The world’s largest digital-asset rallied as much as 8.7% to $19,857.03 Monday, pushing this year’s surge to more than 170%, according to data compiled by Bloomberg. It traded at a few cents for several years after its late 2008 launch by an unknown software developer in the wake of the global financial crash. Shares of companies with exposure to cryptocurrencies also jumped, with Marathon Patent Group Inc. and Riot Blockchain Inc. each rising at least 22%. MicroStrategy Inc., a software company that has been buying Bitcoin, added 20%.
“Bitcoin’s moment has arrived,” said Guy Hirsch, managing director for the U.S. at the trading platform eToro, who cited institutional involvement as one of the reasons for its recent advance. “This rally could still have quite a ways to go.”
For Bitcoin and its fans, it’s a momentous occasion in a decade-long life cycle marked by bouts of extreme volatility. The token hit a previous high of $19,511 in December 2017 amid widespread elation, only to lose 70% over the course of the following year.
In some ways, 2020 proved fertile grounds for Bitcoin’s comeback, with global central banks driving borrowing rates to record lows and providing extraordinary stimulus because of the Covid-19 pandemic.
Proponents have seized on the money-printing narrative to promote the notion that Bitcoin is a store of wealth even though inflation remains mostly muted. Still, prominent investors including Paul Tudor Jones said they’ve bought the cryptocurrency as a hedge against central bank and government actions.

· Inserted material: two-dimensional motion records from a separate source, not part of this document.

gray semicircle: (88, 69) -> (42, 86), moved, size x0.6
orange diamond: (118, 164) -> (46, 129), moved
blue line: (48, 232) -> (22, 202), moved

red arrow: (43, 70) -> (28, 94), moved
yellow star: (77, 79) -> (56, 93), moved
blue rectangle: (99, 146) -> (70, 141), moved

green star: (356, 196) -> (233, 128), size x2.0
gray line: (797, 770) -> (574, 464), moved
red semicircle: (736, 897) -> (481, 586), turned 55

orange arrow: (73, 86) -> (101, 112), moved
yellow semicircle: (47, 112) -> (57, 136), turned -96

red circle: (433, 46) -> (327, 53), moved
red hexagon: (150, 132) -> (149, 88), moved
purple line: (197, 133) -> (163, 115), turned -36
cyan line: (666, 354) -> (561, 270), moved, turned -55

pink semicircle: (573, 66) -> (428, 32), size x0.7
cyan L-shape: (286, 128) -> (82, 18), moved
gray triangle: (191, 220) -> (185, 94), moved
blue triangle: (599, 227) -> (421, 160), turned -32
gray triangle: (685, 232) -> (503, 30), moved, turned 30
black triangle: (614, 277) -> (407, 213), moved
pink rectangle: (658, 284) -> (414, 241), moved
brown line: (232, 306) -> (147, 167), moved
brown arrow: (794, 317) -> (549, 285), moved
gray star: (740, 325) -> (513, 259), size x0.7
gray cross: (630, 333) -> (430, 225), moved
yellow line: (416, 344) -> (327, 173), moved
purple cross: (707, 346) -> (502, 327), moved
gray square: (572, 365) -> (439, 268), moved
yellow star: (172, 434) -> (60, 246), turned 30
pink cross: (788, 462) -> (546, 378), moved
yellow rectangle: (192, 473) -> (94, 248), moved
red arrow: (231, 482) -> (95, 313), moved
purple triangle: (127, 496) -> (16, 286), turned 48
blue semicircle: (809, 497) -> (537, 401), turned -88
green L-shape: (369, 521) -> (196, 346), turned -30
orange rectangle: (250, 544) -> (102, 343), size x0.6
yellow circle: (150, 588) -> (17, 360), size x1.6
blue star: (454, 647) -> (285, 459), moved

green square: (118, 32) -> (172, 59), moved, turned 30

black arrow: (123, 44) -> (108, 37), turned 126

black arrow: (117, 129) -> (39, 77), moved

Even with the latest price surge, the ownership of Bitcoin remains concentrated in the hands of a small number of investors who were some of the earliest adopters. About 2% of the anonymous ownership accounts that can be tracked on the cryptocurrency’s blockchain control 95% of the digital asset, according to researcher Flipside Crypto. With the eye-popping gains, traditional financial firms have sought to capitalize on increasing institutional demand, with Fidelity Investments launching a Bitcoin fund earlier this year. PayPal Holdings Inc.’s decision in October to allow customers to use cryptocurrencies was seen as opening it up to an even wider audience.
“You now have numerous ways for institutional investors to get exposure to crypto using regulated exchanges or instruments they are comfortable with,” said Henri Arslanian, PwC Global Crypto Leader. “Most of these did not exist in 2017.”
Bitcoin remains highly volatile. It has posted an average daily move of 2.7% this year, according to data compiled by Bloomberg. That compares with swings of 0.9% for the price of gold, which is sometimes contrasted with digital assets and also hit a record in 2020. That volatility was on display during the week encompassing the Thanksgiving holiday, during which the coin got within $7 of its previous high only to lose $3,000 within a two-day span.
Matt Maley, chief market strategist at Miller Tabak + Co., says it could reach as high as $22,000 before it tops out for a while. Technical indicators show it’s gotten overbought, meaning it could soon pull back. Any drawdown could be swift but, he says, “it is very unlikely that it will be anywhere near as big as the 2018 decline.”